- Opening Delimiter -

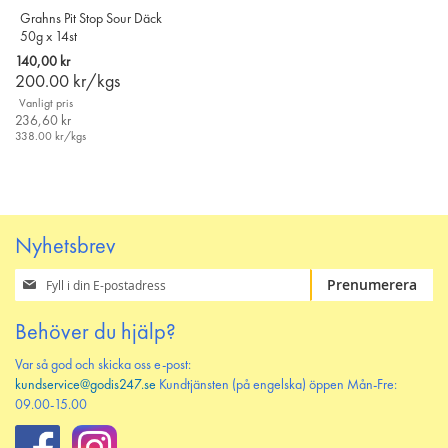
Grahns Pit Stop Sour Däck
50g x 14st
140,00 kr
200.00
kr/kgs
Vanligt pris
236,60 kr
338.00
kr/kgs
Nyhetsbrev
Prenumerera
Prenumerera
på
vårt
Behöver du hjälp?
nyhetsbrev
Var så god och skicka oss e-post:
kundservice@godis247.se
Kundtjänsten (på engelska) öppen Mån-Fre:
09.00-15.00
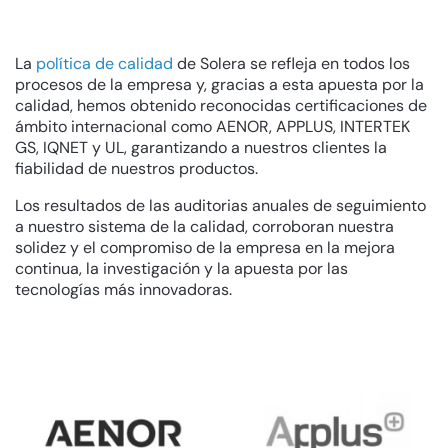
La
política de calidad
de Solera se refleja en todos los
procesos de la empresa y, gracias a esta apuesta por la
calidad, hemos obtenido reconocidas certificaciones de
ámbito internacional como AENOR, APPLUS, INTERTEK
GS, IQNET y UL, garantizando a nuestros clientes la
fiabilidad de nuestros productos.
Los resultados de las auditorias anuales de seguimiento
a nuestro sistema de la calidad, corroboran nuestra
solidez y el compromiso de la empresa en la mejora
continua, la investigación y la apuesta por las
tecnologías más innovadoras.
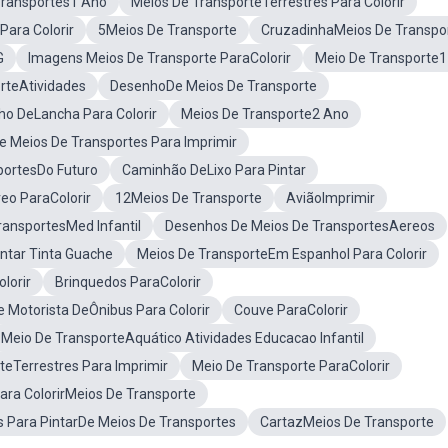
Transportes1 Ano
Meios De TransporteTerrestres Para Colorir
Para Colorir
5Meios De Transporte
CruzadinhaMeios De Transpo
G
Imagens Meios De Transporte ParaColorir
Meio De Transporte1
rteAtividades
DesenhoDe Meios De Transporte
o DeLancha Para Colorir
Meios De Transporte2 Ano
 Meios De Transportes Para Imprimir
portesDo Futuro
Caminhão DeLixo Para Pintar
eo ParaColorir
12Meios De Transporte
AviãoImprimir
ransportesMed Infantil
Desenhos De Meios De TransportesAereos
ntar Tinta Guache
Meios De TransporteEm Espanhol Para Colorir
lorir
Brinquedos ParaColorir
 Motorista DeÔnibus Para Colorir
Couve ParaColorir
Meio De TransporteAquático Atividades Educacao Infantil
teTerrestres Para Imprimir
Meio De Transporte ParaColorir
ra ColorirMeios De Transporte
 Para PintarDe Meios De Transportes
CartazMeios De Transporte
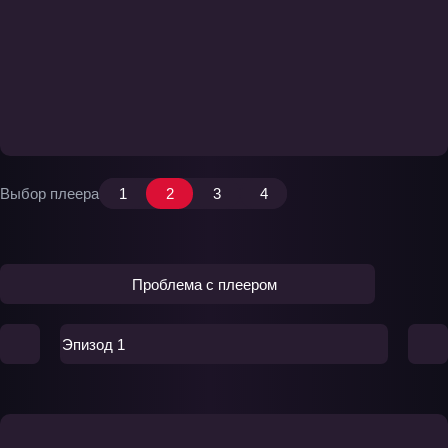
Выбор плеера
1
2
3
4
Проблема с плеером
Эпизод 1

- Closing Delimiter -

Pictures are to be left out; repeat all the remaining data exactly.

Grahns Pit Stop Sour Däck
50g x 14st
140,00 kr
200.00
kr/kgs
Vanligt pris
236,60 kr
338.00
kr/kgs
Nyhetsbrev
Prenumerera
Prenumerera
på
vårt
Behöver du hjälp?
nyhetsbrev
Var så god och skicka oss e-post:
kundservice@godis247.se
Kundtjänsten (på engelska) öppen Mån-Fre:
09.00-15.00
La
política de calidad
de Solera se refleja en todos los
procesos de la empresa y, gracias a esta apuesta por la
calidad, hemos obtenido reconocidas certificaciones de
ámbito internacional como AENOR, APPLUS, INTERTEK
GS, IQNET y UL, garantizando a nuestros clientes la
fiabilidad de nuestros productos.
Los resultados de las auditorias anuales de seguimiento
a nuestro sistema de la calidad, corroboran nuestra
solidez y el compromiso de la empresa en la mejora
continua, la investigación y la apuesta por las
tecnologías más innovadoras.
Transportes1 Ano
Meios De TransporteTerrestres Para Colorir
Para Colorir
5Meios De Transporte
CruzadinhaMeios De Transpo
G
Imagens Meios De Transporte ParaColorir
Meio De Transporte1
rteAtividades
DesenhoDe Meios De Transporte
o DeLancha Para Colorir
Meios De Transporte2 Ano
 Meios De Transportes Para Imprimir
portesDo Futuro
Caminhão DeLixo Para Pintar
eo ParaColorir
12Meios De Transporte
AviãoImprimir
ransportesMed Infantil
Desenhos De Meios De TransportesAereos
ntar Tinta Guache
Meios De TransporteEm Espanhol Para Colorir
lorir
Brinquedos ParaColorir
 Motorista DeÔnibus Para Colorir
Couve ParaColorir
Meio De TransporteAquático Atividades Educacao Infantil
teTerrestres Para Imprimir
Meio De Transporte ParaColorir
ra ColorirMeios De Transporte
 Para PintarDe Meios De Transportes
CartazMeios De Transporte
Выбор плеера
1
2
3
4
Проблема с плеером
Эпизод 1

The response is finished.